Thank you in advance, Frank.
Frank, you have nerve damage and muscle atrophy in your right foot. It sounds to me like toeclips and good pedals are a no-brainer. I ride putting my left foot down at stops as I am guessing you do. My right foot usually gets put into the toeclip, the strap tightened and stays there until I get off the bike. (How tight I pull the strap depends on the ride.) If you did the same, I am guessing your foot challenges would simply become a non-issue. You would have to learn the routine of pedal pick-up with your left foot, just as cyclists did for the previous century. It is not difficult, just an acquired skill anyone can pick up. There are tricks, like having shoes that work well with your pedals. Pedals can be had that are easier than others (and pedals can be modified to make them far easier to pick up).

All that said, standard rattrap pedals are not all that easy to get into. Most have tabs to flip them that are far too small to be easy. If you choose to go full toeclips, see Lyotard Pedals . That Leotard platform pedal is the all-time easiest toeclip pedal to pick up. There are probably quite a few out there still. I have no idea the prices, I don't recommend them because if you ride as hard as I do, you will loosen the press fits of the construction and they will eventually die. I have a good size box of dead one.

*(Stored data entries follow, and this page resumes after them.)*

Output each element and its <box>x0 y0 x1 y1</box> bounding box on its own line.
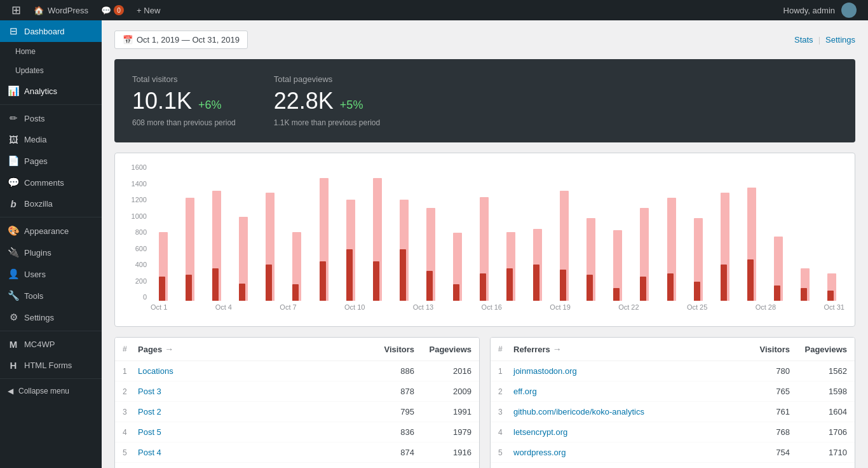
stats-link[interactable]: Stats <box>794 35 813 45</box>
referrers-row-name-1: eff.org <box>513 387 739 396</box>
bar-pageviews-10 <box>426 208 435 301</box>
sidebar-item-dashboard[interactable]: ⊟ Dashboard <box>0 20 102 42</box>
sidebar-boxzilla-label: Boxzilla <box>24 199 53 209</box>
pages-row-link-4[interactable]: Post 4 <box>138 448 161 457</box>
referrers-row-link-0[interactable]: joinmastodon.org <box>513 366 577 376</box>
pages-row-num-1: 2 <box>123 387 138 396</box>
bar-pageviews-11 <box>453 233 462 301</box>
bar-pageviews-22 <box>747 188 756 301</box>
collapse-menu-button[interactable]: ◀ Collapse menu <box>0 382 102 401</box>
bar-group-14 <box>525 229 550 301</box>
comments-icon: 💬 <box>101 6 111 15</box>
site-name: WordPress <box>48 6 88 15</box>
y-label-1400: 1400 <box>125 180 151 188</box>
sidebar-item-tools[interactable]: 🔧 Tools <box>0 285 102 306</box>
date-range-button[interactable]: 📅 Oct 1, 2019 — Oct 31, 2019 <box>114 31 248 49</box>
sidebar-item-analytics[interactable]: 📊 Analytics <box>0 80 102 102</box>
sidebar-item-posts[interactable]: ✏ Posts <box>0 107 102 129</box>
bar-group-25 <box>819 273 844 301</box>
sidebar-media-label: Media <box>24 135 46 144</box>
pages-row-link-2[interactable]: Post 2 <box>138 407 161 416</box>
sidebar-html-forms-label: HTML Forms <box>24 361 72 370</box>
x-label-oct19: Oct 19 <box>550 303 570 316</box>
bar-pageviews-6 <box>320 178 329 301</box>
referrers-row-name-2: github.com/ibericode/koko-analytics <box>513 407 739 416</box>
sidebar-item-users[interactable]: 👤 Users <box>0 263 102 285</box>
bar-group-0 <box>151 232 176 301</box>
sidebar-item-comments[interactable]: 💬 Comments <box>0 172 102 193</box>
referrers-row-name-0: joinmastodon.org <box>513 366 739 376</box>
sidebar-item-plugins[interactable]: 🔌 Plugins <box>0 242 102 263</box>
bar-group-17 <box>605 230 630 301</box>
bar-visitors-17 <box>613 288 620 301</box>
bar-group-1 <box>177 198 203 301</box>
sidebar-item-media[interactable]: 🖼 Media <box>0 129 102 150</box>
referrers-row-pageviews-0: 1562 <box>790 366 847 376</box>
x-label-oct13: Oct 13 <box>413 303 433 316</box>
pages-row-4: 5 Post 4 874 1916 <box>115 443 479 463</box>
sidebar-item-boxzilla[interactable]: b Boxzilla <box>0 193 102 214</box>
pages-row-link-0[interactable]: Locations <box>138 366 173 376</box>
referrers-row-link-1[interactable]: eff.org <box>513 387 537 396</box>
pages-row-num-2: 3 <box>123 408 138 416</box>
bar-pageviews-17 <box>613 230 622 301</box>
referrers-row-link-4[interactable]: wordpress.org <box>513 448 566 457</box>
adminbar-new[interactable]: + New <box>130 0 166 20</box>
adminbar-user[interactable]: Howdy, admin <box>777 0 863 20</box>
pages-visitors-header: Visitors <box>363 345 414 354</box>
wp-logo-icon[interactable]: ⊞ <box>5 3 27 17</box>
sidebar-mc4wp-label: MC4WP <box>24 340 55 349</box>
pageviews-number: 22.8K <box>274 88 334 114</box>
sidebar-item-mc4wp[interactable]: M MC4WP <box>0 334 102 355</box>
adminbar-site[interactable]: 🏠 WordPress <box>27 0 95 20</box>
bar-pageviews-15 <box>560 191 569 301</box>
x-label-oct16: Oct 16 <box>482 303 502 316</box>
bar-group-7 <box>338 200 363 301</box>
bar-visitors-3 <box>239 284 245 301</box>
pages-row-num-0: 1 <box>123 367 138 376</box>
bar-visitors-21 <box>721 265 727 301</box>
bar-visitors-25 <box>827 291 834 301</box>
sidebar-item-appearance[interactable]: 🎨 Appearance <box>0 220 102 242</box>
bar-pageviews-9 <box>400 200 409 301</box>
sidebar-item-html-forms[interactable]: H HTML Forms <box>0 355 102 376</box>
visitors-number: 10.1K <box>132 88 192 114</box>
pages-row-name-3: Post 5 <box>138 427 363 437</box>
pageviews-sub: 1.1K more than previous period <box>274 118 380 127</box>
chart-container: 1600 1400 1200 1000 800 600 400 200 0 Oc… <box>114 153 855 327</box>
y-label-600: 600 <box>125 245 151 252</box>
sidebar: ⊟ Dashboard Home Updates 📊 Analytics ✏ P… <box>0 20 102 468</box>
bar-group-20 <box>686 218 711 301</box>
referrers-row-pageviews-2: 1604 <box>790 407 847 416</box>
sidebar-item-pages[interactable]: 📄 Pages <box>0 150 102 172</box>
referrers-row-pageviews-1: 1598 <box>790 387 847 396</box>
bar-pageviews-16 <box>587 218 595 301</box>
pages-row-name-2: Post 2 <box>138 407 363 416</box>
referrers-row-link-2[interactable]: github.com/ibericode/koko-analytics <box>513 407 644 416</box>
bar-visitors-7 <box>346 249 353 301</box>
referrers-row-link-3[interactable]: letsencrypt.org <box>513 427 567 437</box>
sidebar-analytics-label: Analytics <box>24 86 57 96</box>
sidebar-item-settings[interactable]: ⚙ Settings <box>0 306 102 328</box>
pageviews-change: +5% <box>340 99 363 112</box>
adminbar-comments[interactable]: 💬 0 <box>95 0 130 20</box>
bars-area <box>151 163 844 301</box>
pages-row-link-3[interactable]: Post 5 <box>138 427 161 437</box>
referrers-row-name-4: wordpress.org <box>513 448 739 457</box>
sidebar-appearance-label: Appearance <box>24 226 69 236</box>
bar-pageviews-13 <box>506 232 515 301</box>
bar-group-2 <box>204 191 229 301</box>
bar-group-18 <box>632 208 657 301</box>
x-label-oct31: Oct 31 <box>824 303 844 316</box>
pages-row-name-0: Locations <box>138 366 363 376</box>
sidebar-item-home[interactable]: Home <box>0 42 102 61</box>
y-label-1200: 1200 <box>125 196 151 203</box>
tables-row: # Pages → Visitors Pageviews 1 Locations… <box>114 337 855 468</box>
bar-group-21 <box>712 193 738 301</box>
settings-link[interactable]: Settings <box>825 35 855 45</box>
referrers-arrow-icon: → <box>553 344 562 354</box>
bar-pageviews-12 <box>480 197 489 301</box>
pages-row-link-1[interactable]: Post 3 <box>138 387 161 396</box>
referrers-row-pageviews-4: 1710 <box>790 448 847 457</box>
sidebar-item-updates[interactable]: Updates <box>0 61 102 80</box>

I now make real tabs for more conventional pedals out of 1/2 x 1/8 steel flat bar from Home Depot. I usually then have to hang weight from the front of the pedal to get it to hang properly for good pick-up. (I ride in traffic on fix gears, always putting my foot down at lights. Good pick up is essential. I get two tries, After that I am going too fast and will have to slow to a near stop on the other side of the intersection.) PM me if you choose to go this route.

A solution that might work really well for you - get both full toeclips and straps and mini toeclips. Yes, both, Put the full one on the right side for your foot that has less both abilities and feedback. Strap it tight and it isn't going anywhere it shouldn't. Left pedal - put on a miniclip on for easy pickup and escape. Best of both worlds. Drawback - forgetting to release the right strap or being unable to get your right foot out in time. This will happen. When it does- relax and just accept you made a fool of yourself. Collapse onto the road, doing your best to hit the road with as much skin as possible. (This only happens at a standstill. If you hit in a lot of places none will get hurt badly. Nothing that is except your ego. Like I say, it will happen. I've done it 100 times and to both sides (with 150,000 miles and 50 years of toeclip riding).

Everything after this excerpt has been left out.